In this north Abidjan district men in white overalls are using mechanical diggers to extract toxic mud from the city's main household waste dump. It is gooey and black, and it stinks of garlic. The dump, in the district of Akouedo, is one of around fifteen sites in the Ivorian commercial capital where untreated toxins were wantonly offloaded on the night of August 19, eventually poisoning tens of thousands of people, seven of them fatally.

Akouedo was one of the worst-hit areas, with three separate sites affected, and the Ivorian authorities have designated it as the first priority for cleaning up.

Around 20 technicians from the French firm Tredi have been at work on the largest site since Sunday, pumping the waste out and isolating it.

On the second Akouedo dump the diggers are working in a crater covered in a thick layer of polluted earth that is obvious even to the naked eye.

Each load is meticulously placed into a plastic bag one cubic metre (1.3 cubic yards) in volume. Along with the liquid waste, these will be stored in the coming days in a secure warehouse prepared by the Ivorian authorities.

Not far away, a Dutch team is working on a third location, pounding the contaminated banks of a dried-up stream with water cannon in order to liquidise the polluted earth so it can be pumped out, as the diggers cannot access it.

"It's going pretty well but we have to stop quite often to drink, because we lose a lot of water in these suits and gas masks," says Nick, one of the technicians.

A third team is weighing the excavated barrel-loads, observed by an Ivorian official. The quantity of waste excavated is one of the factors determining the eventual cost of the operation.

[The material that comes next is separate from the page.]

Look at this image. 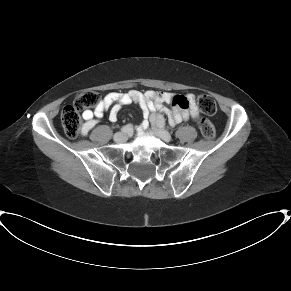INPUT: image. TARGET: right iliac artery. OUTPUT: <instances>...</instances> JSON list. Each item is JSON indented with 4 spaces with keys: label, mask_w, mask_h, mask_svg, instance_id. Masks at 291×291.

Local residents are helping the depollution teams, among them Akouedo's environment officer, Leonard Danho, 35, also kitted out in white overalls and gas mask.

"When the depollution teams came," he says, "we had already identified the affected zones. We showed them where they were and since then I've been working with them and acting as a bridge between them and the population."

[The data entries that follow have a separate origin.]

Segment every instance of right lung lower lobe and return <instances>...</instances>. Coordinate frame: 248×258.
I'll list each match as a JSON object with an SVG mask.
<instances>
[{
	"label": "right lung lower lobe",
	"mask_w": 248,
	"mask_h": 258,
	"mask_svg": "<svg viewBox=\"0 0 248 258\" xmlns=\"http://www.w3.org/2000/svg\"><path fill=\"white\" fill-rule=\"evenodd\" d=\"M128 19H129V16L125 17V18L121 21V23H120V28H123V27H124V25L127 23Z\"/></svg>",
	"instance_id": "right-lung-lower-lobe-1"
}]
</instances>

Inhabitants of Akouedo have been doubly affected by the dumping: as well as inhaling poisonous substances, many of them live off food they grow on allotments on the site, which is normally only partly given over to waste.

Those parcels and all of their produce will now have to be destroyed. The Ivorian agriculture ministry has promised to compensate their owners, and on Thursday morning its representatives began registering those eligible.

The clean-up operation should eliminate the immediate risk of poisoning in Akouedo within the next few days, but some residents are worried about the potential long-term consequences for their health.

"With this gas, your head burns as if it had pepper in it," says Elisabeth Ahouto. "How do I know what this gas will do to my brain in the months and years to come?"